Failure to Provide Sufficient Nursing Staff Resulting in Unmet Care Needs and Pressure Ulcers
Penalty
Summary
The facility failed to provide sufficient nursing staff with appropriate competencies and skill sets to meet the care needs of residents, particularly those residing on the ventilator and tracheostomy hallways. Staffing records and interviews revealed that, at times, only three CNAs and three RNs were present to care for all residents on these high-acuity units, with most residents requiring two-person assistance for activities of daily living (ADLs). Staff reported working extended shifts, sometimes up to 18 hours, and being unable to take breaks or complete all required care tasks, such as turning and repositioning residents every two hours. Multiple CNAs confirmed that it was not possible to provide all necessary care due to the heavy workload and insufficient staffing levels. Several residents experienced negative outcomes as a result of inadequate staffing. One resident, who was dependent on staff for all ADLs and assessed as a fall risk, suffered an unwitnessed fall after attempting to get out of bed when incontinent, as they were unable to use the call light and staff could not provide timely assistance. Another resident, also fully dependent and rarely understood, was observed multiple times in the same position in bed and developed a stage 4 pressure ulcer that worsened during their stay. Staff interviews confirmed that residents were not being turned and repositioned as required, and necessary equipment such as heel boots was not consistently available or used. A third resident, admitted with a stage 3 sacral pressure ulcer, developed additional facility-acquired pressure ulcers, including a deep tissue injury on the heel and a pressure ulcer on the ear. Observations and interviews with family and staff indicated that this resident was not being turned or repositioned regularly, and care plan interventions such as the use of heel boots and pressure-relieving mattresses were not consistently implemented.
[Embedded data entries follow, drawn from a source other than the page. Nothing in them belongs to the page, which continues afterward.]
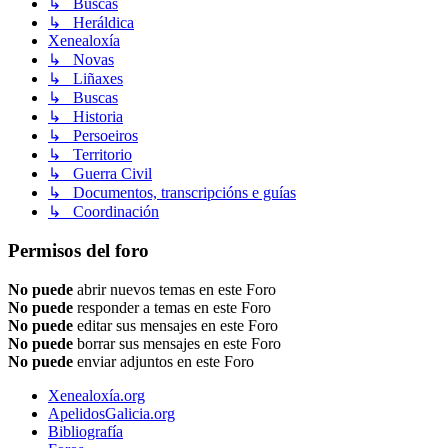
↳ Buscas
↳ Heráldica
Xenealoxía
↳ Novas
↳ Liñaxes
↳ Buscas
↳ Historia
↳ Persoeiros
↳ Territorio
↳ Guerra Civil
↳ Documentos, transcripcións e guías
↳ Coordinación
Permisos del foro
No puede
abrir nuevos temas en este Foro
No puede
responder a temas en este Foro
No puede
editar sus mensajes en este Foro
No puede
borrar sus mensajes en este Foro
No puede
enviar adjuntos en este Foro
Xenealoxía.org
ApelidosGalicia.org
Bibliografía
The DON and Administrator acknowledged the worsening of wounds and the lack of consistent interventions but did not provide explanations for the failures. Staff repeatedly stated that the high acuity and total care needs of residents, combined with insufficient staffing, made it impossible to meet required care standards.
Plan Of Correction
Element 1: The facility assessment has been updated by 5/14/25 and reviewed by the QAPI Committee to ensure staffing levels are appropriate to meet the current resident population needs. Current residents with a BIMS of 9 or above and responsible parties for residents with a BIMS of 8 or below were interviewed for any negative outcomes related to needs not being met by the Director of Nursing/Designee by 5/14/25. Residents' concerns were placed on a Quality Assurance form and ran through the Quality Assurance process by 5/14/25. Element 2: Current residents and/or responsible parties have been interviewed to ensure that their needs are being met by the Director of Nursing and/or designee by 5/14/25. Any concerns identified have been addressed immediately. Element 3: The QAPI Committee reviewed the policy, Nursing Services and Sufficient Staff, and deemed it appropriate by 5/14/25. The Regional Director of Operations has re-educated the Administrator, Director of Nursing, and the Scheduler on the Nursing Services and Sufficient Staff Policy, including sufficient staff resident needs. This education will be completed by 5/14/25. During the morning stand-up meeting and as needed, staffing will be reviewed to ensure supervision. Adjustments will be made as needed. Element 4: A weekly audit of 10 residents will be conducted by the Administrator and/or designee to ensure needs are being met timely for 4 weeks and then monthly thereafter until substantial compliance is sustained. Audits will be reviewed by the QAPI committee monthly for 3 months until substantial compliance is met. The Administrator is responsible to maintain compliance.